選定目安:①純高速軽切削・彫刻加工 →15°7012 CDGB/HCP4A;②汎用均衡中小負荷 →18°7012 CE/HCP4A;③中偏重切削・負荷変動大 →7012 FE/HCP4AH1DGA;④定常重切削・剛性優先 →25°ACE シリーズ;⑤ベルト主軸・軸電流無し →各角度対応全鋼シリーズ。

5.3 潤滑マッチング方案

事前充填潤滑剤無し。長時間連続高速運転にはオイルエア強制循環潤滑を必須とする。短時間間欠低速運転のみ高速主軸専用グリスの使用を許可。油路に高精度フィルタを設置し潤滑油清浄度を維持、硬質異物はコーティング面とセラミックボールを傷つける。異ブランド・仕様の潤滑剤混合禁止。

5.4 回転数パラメータ備考

限界 DN 回転数は 18°CE セラミックシリーズより低く、25°ACE 重負荷セラミック軸受を大幅に上回る。連続中重負荷運転時は回転数安全余裕を確保、限界回転数付近での長時間運転を避ける。

6 日常メンテナンス・トラブル診断

組立完了後多段階低速にて慣らし運転を実施、昇温・振動が安定してから段階的に定格回転数へ上昇。

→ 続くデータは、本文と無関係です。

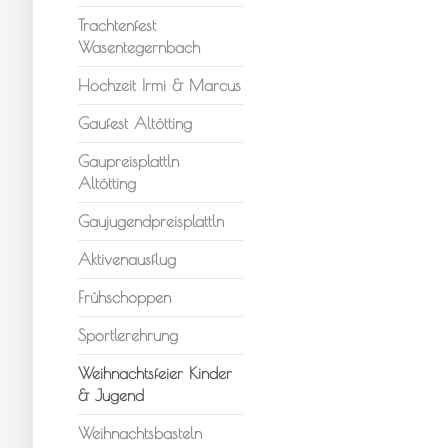
Trachtenfest
Wasentegernbach
Hochzeit Irmi & Marcus
Gaufest Altötting
Gaupreisplattln
Altötting
Gaujugendpreisplattln
Aktivenausflug
Frühschoppen
Sportlerehrung
Weihnachtsfeier Kinder
& Jugend
Weihnachtsbasteln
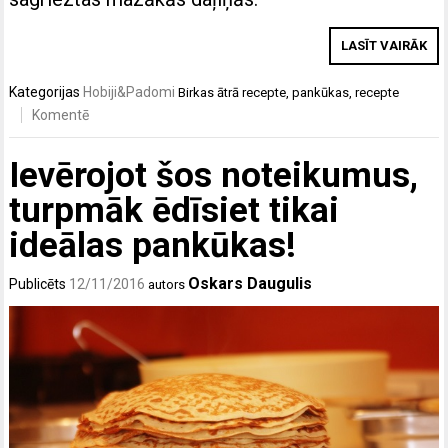
LASĪT VAIRĀK
Kategorijas
Hobiji&Padomi
Birkas
ātrā recepte
,
pankūkas
,
recepte
Komentē
Ievērojot šos noteikumus,
turpmāk ēdīsiet tikai
ideālas pankūkas!
Oskars Daugulis
Publicēts
12/11/2016
autors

開放型軸受に内蔵防塵部品なし、主軸先端防塵シール構造を省略不可。

清浄な潤滑剤を継続供給し、油切れによるドライ摩擦を防止。異常昇温、定常異音、振動急変発生時は順次確認:油路供給状況・潤滑油清浄度、予圧過大の有無、組立同軸精度、防塵シール状態、切削負荷衝撃。潤滑剤内異物管理を徹底し、H1 コーティングとセラミック転動体の摩耗損傷を防ぐ。